Bancone Germana, Chu Cindy S, Chowwiwat Nongnud, Somsakchaicharoen Raweewan, Wilaisrisak Pornpimon, Charunwatthana Prakaykaew, Bansil Pooja, McGray Sarah, Domingo Gonzalo J, Nosten François H
Am J Trop Med Hyg. 2015 Apr;92(4):818-824. doi: 10.4269/ajtmh.14-0696. Epub 2015 Feb 2.

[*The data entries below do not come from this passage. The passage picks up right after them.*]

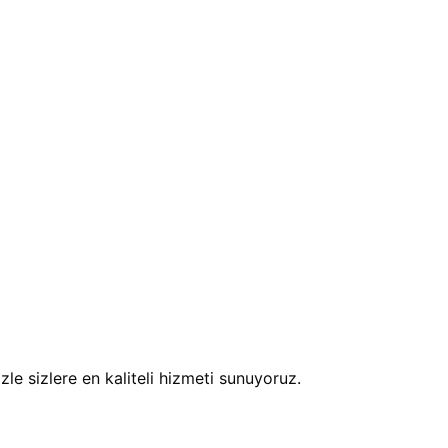
e sizlere en kaliteli hizmeti sunuyoruz.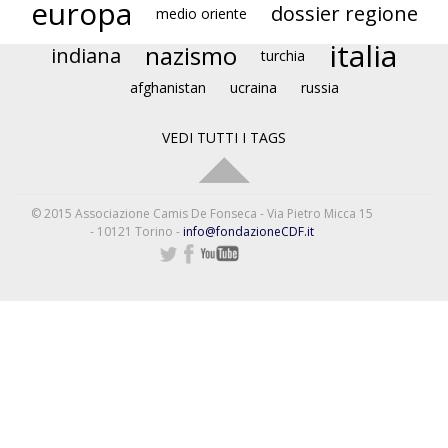
europa
dossier regione
medio oriente
italia
nazismo
indiana
turchia
afghanistan
ucraina
russia
VEDI TUTTI I TAGS
© 2015 Associazione Camis De Fonseca - Via Pietro Micca 15
- 10121 Torino -
info@fondazioneCDF.it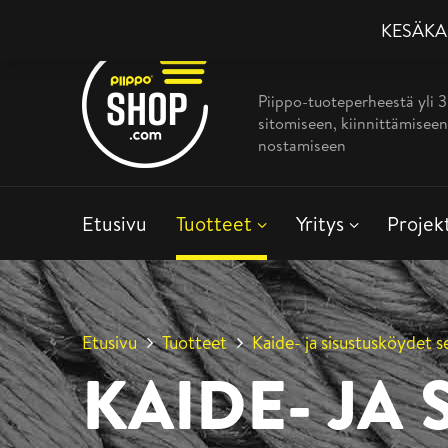
KESÄKAMP
Piippo-tuoteperheestä yli 
sitomiseen, kiinnittämiseen
nostamiseen
Etusivu
Tuotteet
Yritys
Projek
Etusivu
Tuotteet
Kaide- ja sisustusköydet s
KAIDE- JA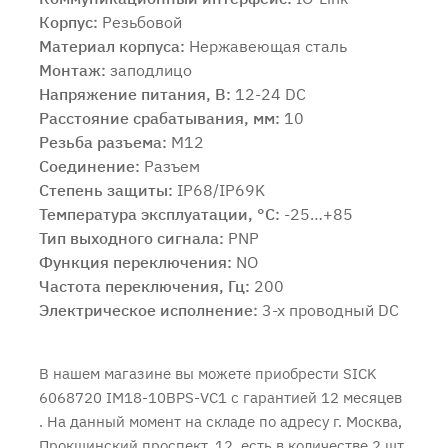
Корпус:
Резьбовой
Материал корпуса:
Нержавеющая сталь
Монтаж:
заподлицо
Напряжение питания, В:
12-24 DC
Расстояние срабатывания, мм:
10
Резьба разъема:
M12
Соединение:
Разъем
Степень защиты:
IP68/IP69K
Температура эксплуатации, °C:
-25…+85
Тип выходного сигнала:
PNP
Функция переключения:
NO
Частота переключения, Гц:
200
Электрическое исполнение:
3-х проводный DC
В нашем магазине вы можете приобрести SICK
6068720 IM18-10BPS-VC1 с
гарантией 12 месяцев
. На данный момент на складе по адресу г. Москва,
Прокшинский проспект, 12, есть в количестве 2 шт.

The use of primaquine and other 8-aminoquinolines for malaria elimination is hampered by, among other factors, the limited availability of point-of-care tests for the diagnosis of glucose-6-phosphate dehydrogenase (G6PD) deficiency. Historically, the most used source of blood for G6PD analyses is venous blood, whereas diagnostic devices used in the field require the use of capillary blood; data have shown that the two sources of blood often differ with respect to hemoglobin concentration and number of red blood cells. Therefore, we have analyzed, in both capillary and venous blood drawn from the same healthy donors, the correlation of G6PD activity assessed by two qualitative tests (the Fluorescent Spot test and the CareStart test) with the gold standard quantitative spectrophotometric assay. Results obtained on 150 subjects with normal, intermediate, and deficient G6PD phenotypes show that, although differences exist between the aforementioned characteristics in capillary and venous blood, these do not impact on the quantitative assessment of G6PD activity after corrected for hemoglobin concentration or red blood cell count. Furthermore, we have assessed the sensitivity and specificity of the two qualitative tests against the gold standard spectrophotometric assay at different activity thresholds of residual enzymatic activity in both blood sources.
伯氨喹和其他8-氨基喹啉用于疟疾消除受到多种因素的阻碍,其中包括用于诊断葡萄糖-6-磷酸脱氢酶(G6PD)缺乏症的即时检测方法有限。从历史上看,G6PD分析最常用的血液来源是静脉血,而现场使用的诊断设备需要使用毛细血管血;数据表明,这两种血液来源在血红蛋白浓度和红细胞数量方面往往存在差异。因此,我们在从同一健康供体采集的毛细血管血和静脉血中,分析了两种定性检测方法(荧光斑点试验和CareStart试验)评估的G6PD活性与金标准定量分光光度法之间的相关性。对150名具有正常、中间型和缺陷型G6PD表型的受试者的检测结果表明,尽管毛细血管血和静脉血的上述特征存在差异,但在校正血红蛋白浓度或红细胞计数后,这些差异不会影响G6PD活性的定量评估。此外,我们还评估了在两种血液来源中,针对金标准分光光度法,这两种定性检测方法在不同残余酶活性阈值下的敏感性和特异性。